Canadian funds freeze the sale of the renewable platform Cubico to Qualitas due to disagreements over price
Canadian pension funds have halted the sale of a 50% stake in renewable energy giant Cubico to Qualitas Energy over price disagreements.
Canadian pension funds, notably Public Sector Pension (PSP Investments) and Ontario Teachers’ Pension Plan (OTPP), have put on hold the sale of a 50% stake in the renewable energy platform Cubico to Qualitas Energy. Initially valued at €7 billion, including debt, the sale has stalled due to disputes regarding this valuation. Financial sources indicate that the intention is to resume discussions at a later date, despite no comments from Qualitas Energy regarding the developments.
This transaction's freeze comes after two years of Cubico actively seeking a buyer. Given that Cubico operates several renewable energy projects across nine countries, including a significant presence in Spain, this deal's outcome is critical for its growth and investment strategy. The ongoing disagreements over the price reflect the volatility currently experienced in the renewable energy sector, especially among major Spanish platforms.

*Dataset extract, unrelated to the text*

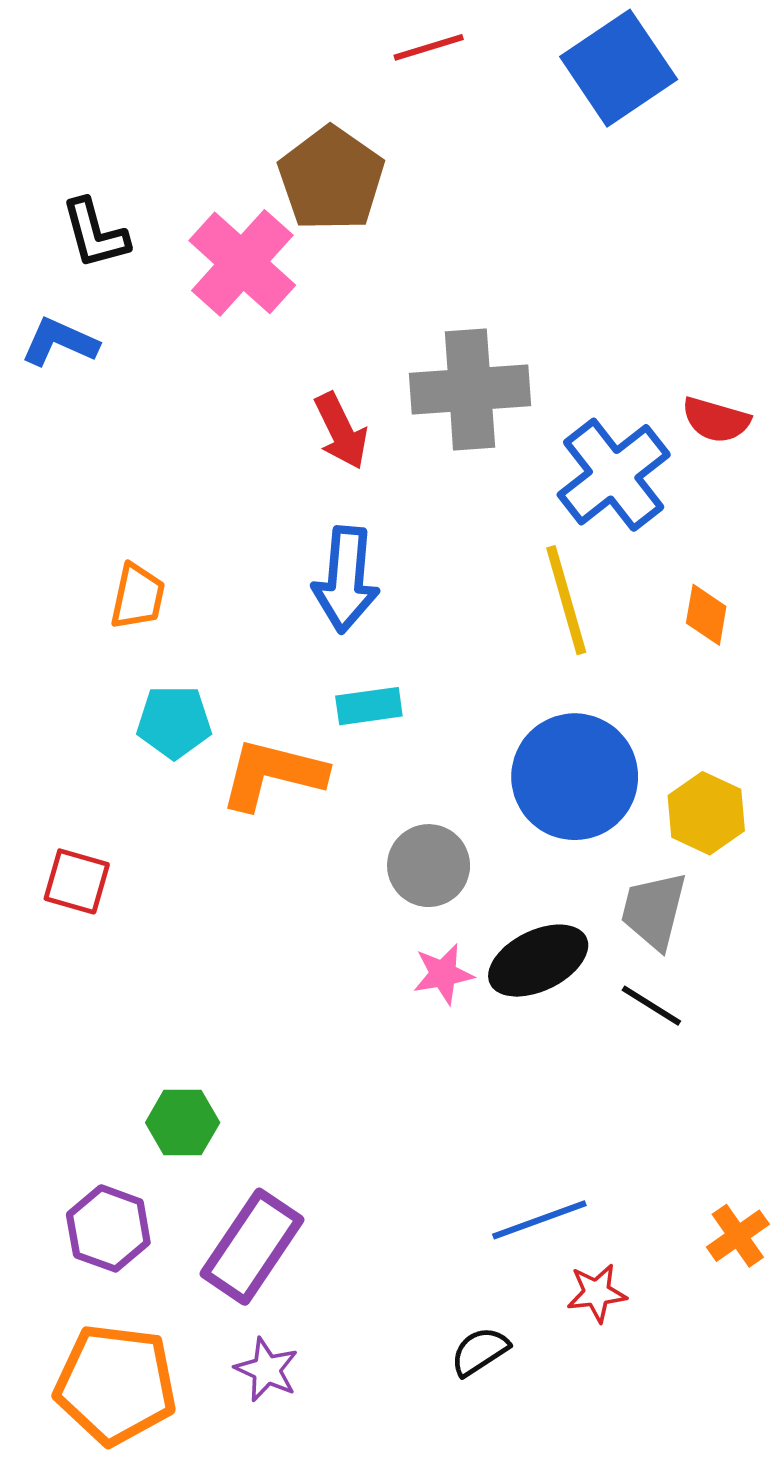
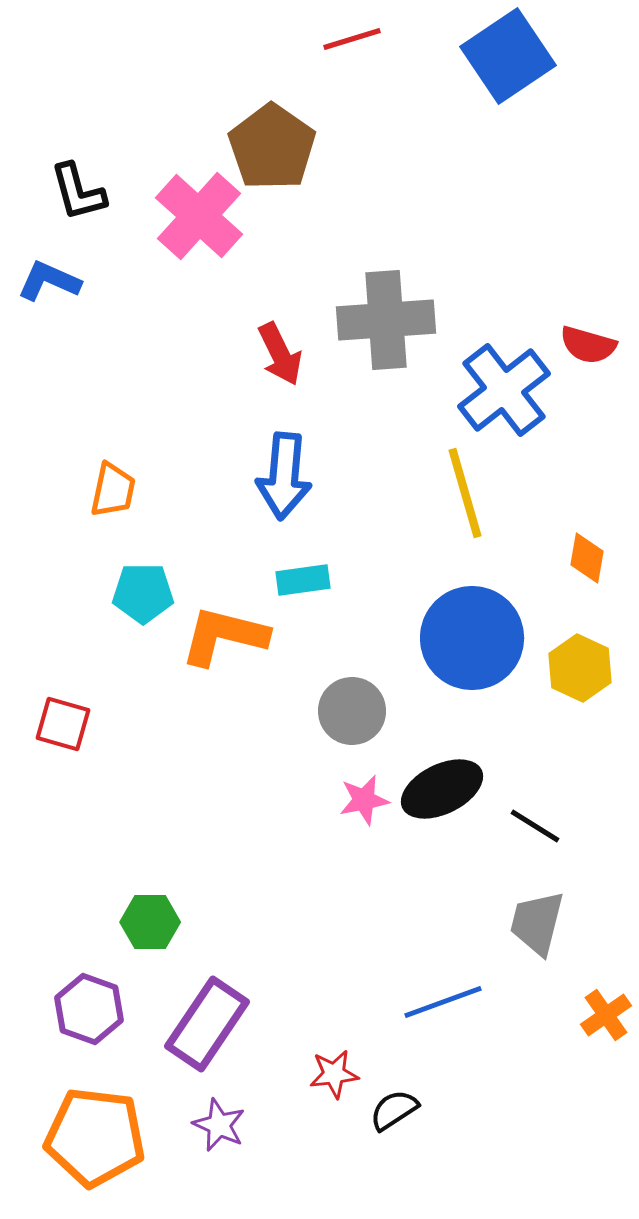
orange diamond: (706, 615) -> (587, 558), moved
gray trapezoid: (654, 911) -> (537, 923), moved
red star: (597, 1293) -> (334, 1074), moved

Investors in large renewable platforms are feeling the strain under these conditions, as delays and disagreements can hinder future financing and expansion efforts. It is indicative of a broader trend where valuation disagreements can lead to stalled transactions, impacting the investment landscape in the renewable sector. The potential revival of this deal will be watched closely, as it could signal investor confidence or caution moving forward in this rapidly evolving market.